XML

Types of Nodes

The XPath data model includes seven possible node types: root, element, attribute, namespace, processing instruction, comment, and text. Let's look at each of these node types in detail.

root nodes

The root node is at the root of the tree. It is the parent of the document element. As mentioned, in XPath the document element contains the entire document. The root node contains element nodes. It also contains all of the processing instructions and comments that occur in the prolog and end of the document. The prolog consists of two optional parts: the XML declaration and a DTD.

element nodes

Every element in the document has a corresponding element node. The children of an element node include other element nodes, comment nodes, processing instruction nodes, and text nodes for their content. When you view an element node, all internal and external entity references are expanded. All character references are resolved. The descendants of an element node are the children of the element and their descendants.

The value for an element node is the string that results from concatenating all the character content in all the element's descendants. The value for the root node and the document element node are the same. Element nodes are ordered according to the order of the begin tags of the elements in the document after expansion of general entities.
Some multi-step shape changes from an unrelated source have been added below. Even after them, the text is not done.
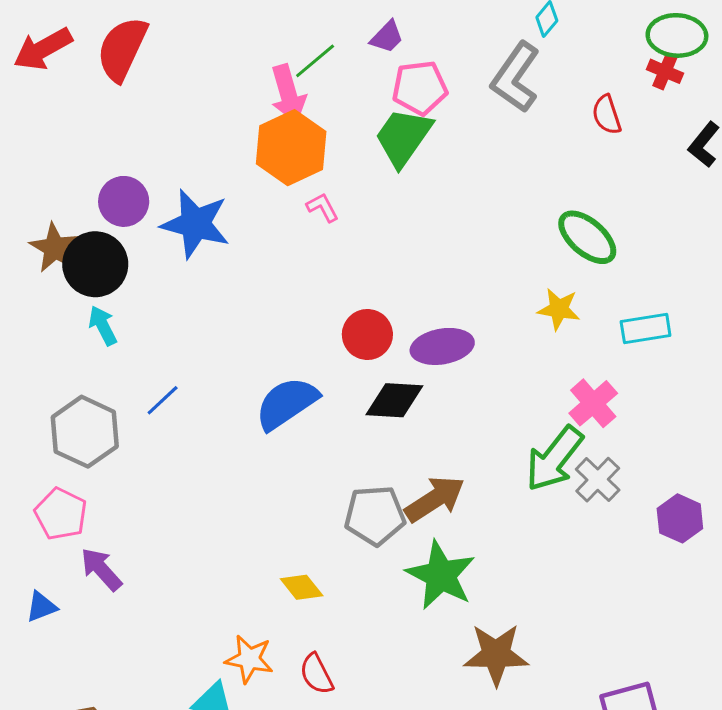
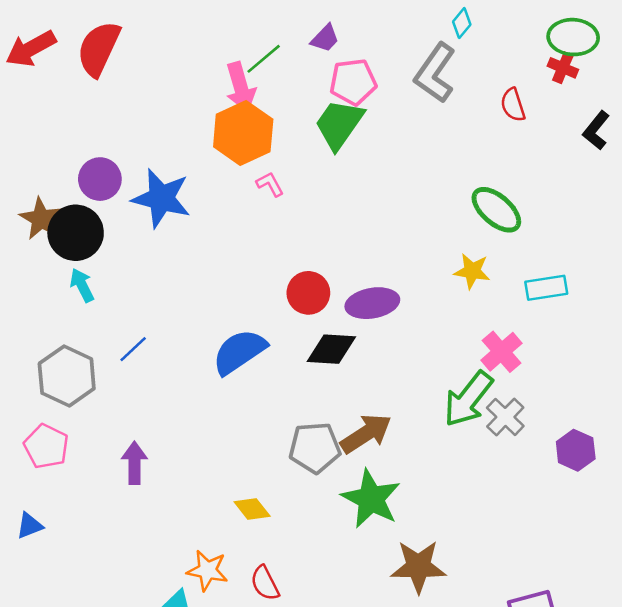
purple arrow: (101, 569) -> (134, 463), moved, turned 42

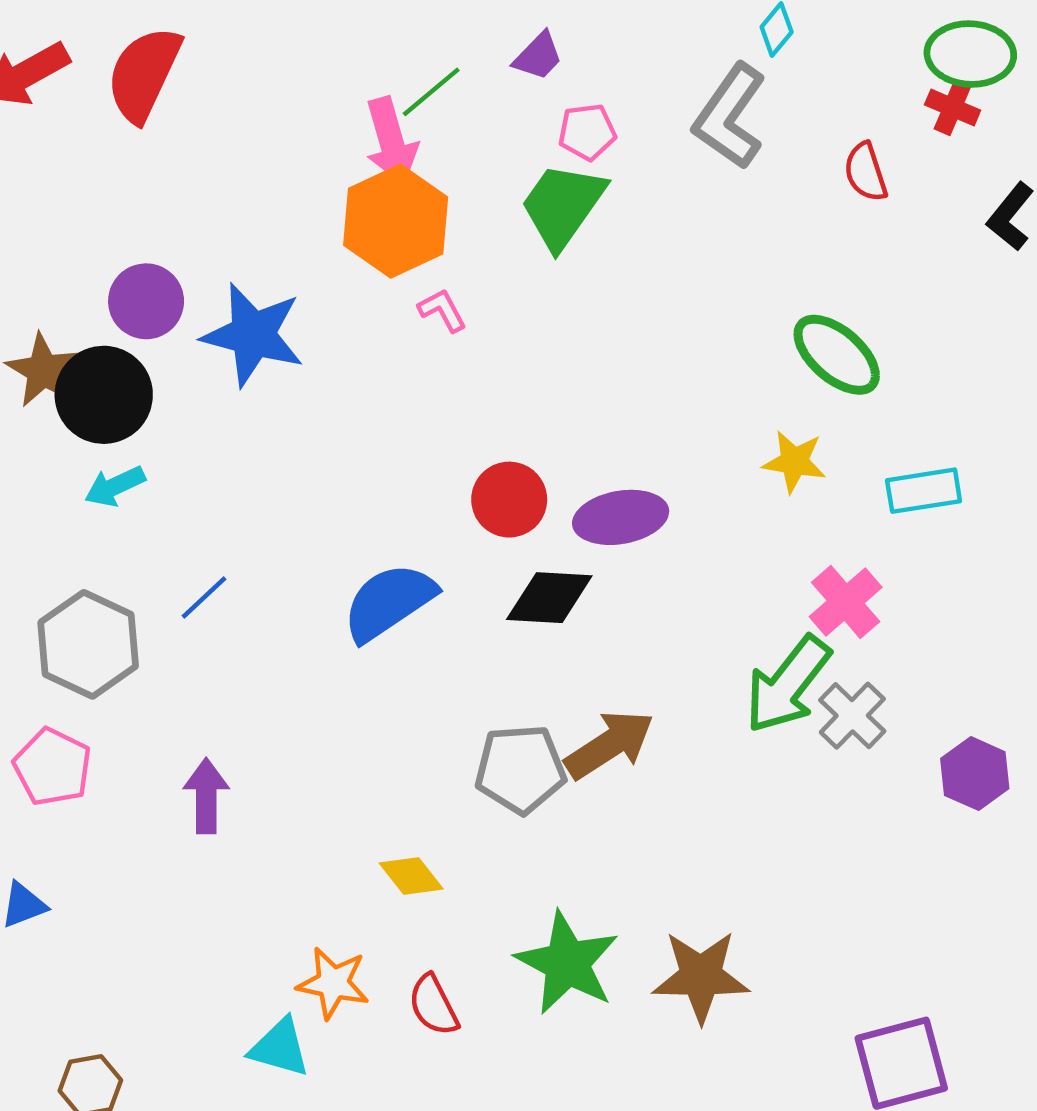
pink pentagon: (353, 82) -> (587, 132), size x0.7
cyan arrow: (82, 285) -> (115, 486), turned -88
green star: (371, 499) -> (567, 963), moved

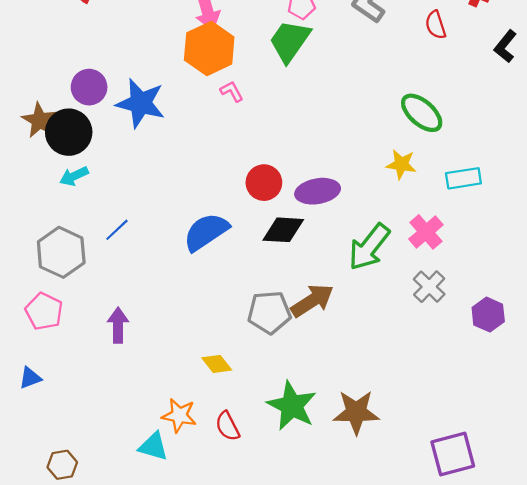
green arrow: (788, 684) -> (369, 247), moved

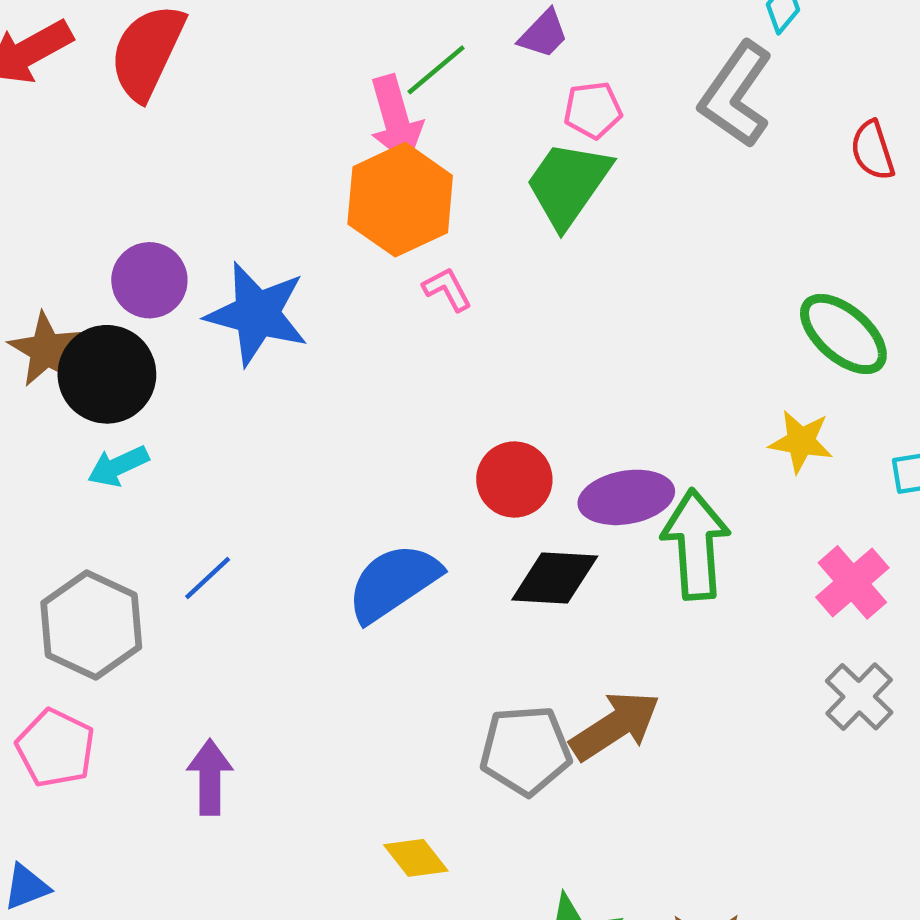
green arrow: (369, 247) -> (696, 544), moved, turned 138

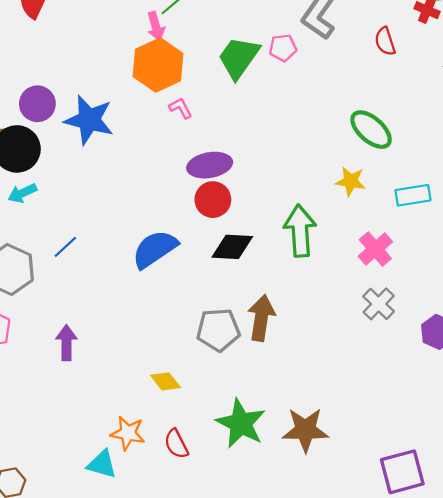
pink pentagon: (593, 110) -> (283, 48), moved
pink arrow: (396, 119) -> (156, 26), size x0.7
purple ellipse: (626, 497) -> (210, 165), moved
brown arrow: (615, 726) -> (261, 318), turned -48

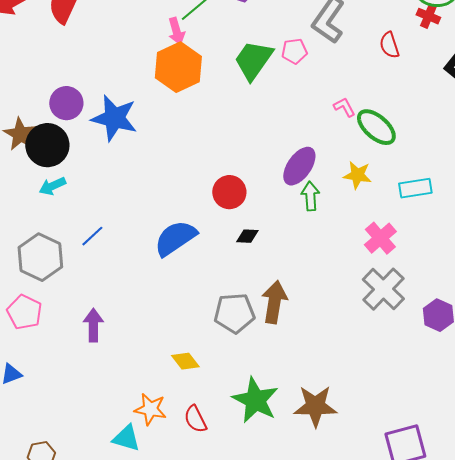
pink L-shape: (181, 108) -> (344, 107), moved
purple ellipse: (210, 165) -> (299, 166), moved, turned -45
green arrow: (300, 231) -> (310, 196), moved, size x0.6
black diamond: (232, 247) -> (247, 236), size x0.6
gray cross: (379, 304) -> (383, 289), size x1.4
This ordering is called document order.

An element node can have a unique identifier that is declared in the DTD as ID. No two elements can have the same value for an ID in the same document. If two elements have the same ID in the same document, the document is invalid.

attribute nodes

Each element has an associated set of attribute nodes. An attribute that is using a default value is treated the same as an attribute that has a specified value. For an optional attribute (declared as #IMPLIED) that has no default value, if there is no value specified for the attribute, there will be no node for this attribute.

Each attribute node has a name and a string value. The value can be a zero length string ("").

namespace nodes

Every element has an associated set of namespace nodes, one for each namespace prefix that is within the scope of the element and one for the default namespace if it exists. This means that there will be a namespace node for the following attributes:

  • Every attribute of the element whose name begins with xmlns;
  • Every attribute of an ancestor element whose name begins with xmlns (unless the ancestor element has been used previously);
  • The xmlns attribute, unless its value is an empty string

Each namespace node has a name, which is a string giving the prefix, and a value, which is the namespace URI.

processing instruction nodes

An XML parser ignores processing instructions, but they can be used to pass instructions to an XML application. Every processing instruction in the XML document has a corresponding processing instruction node. Currently, processing instructions located within the DTD don't have corresponding processing instruction nodes. A processing instruction node has a name, which is a string equal to the processing instruction's target, and a value, which is a string containing the characters following the target and ending before the terminating ?> characters.

comment nodes

Every comment in the XML document has a corresponding comment node. Every comment node has a value, which is a string containing the comment text.

text nodes

All character content is grouped into text nodes. Text nodes do not have preceding or following text nodes.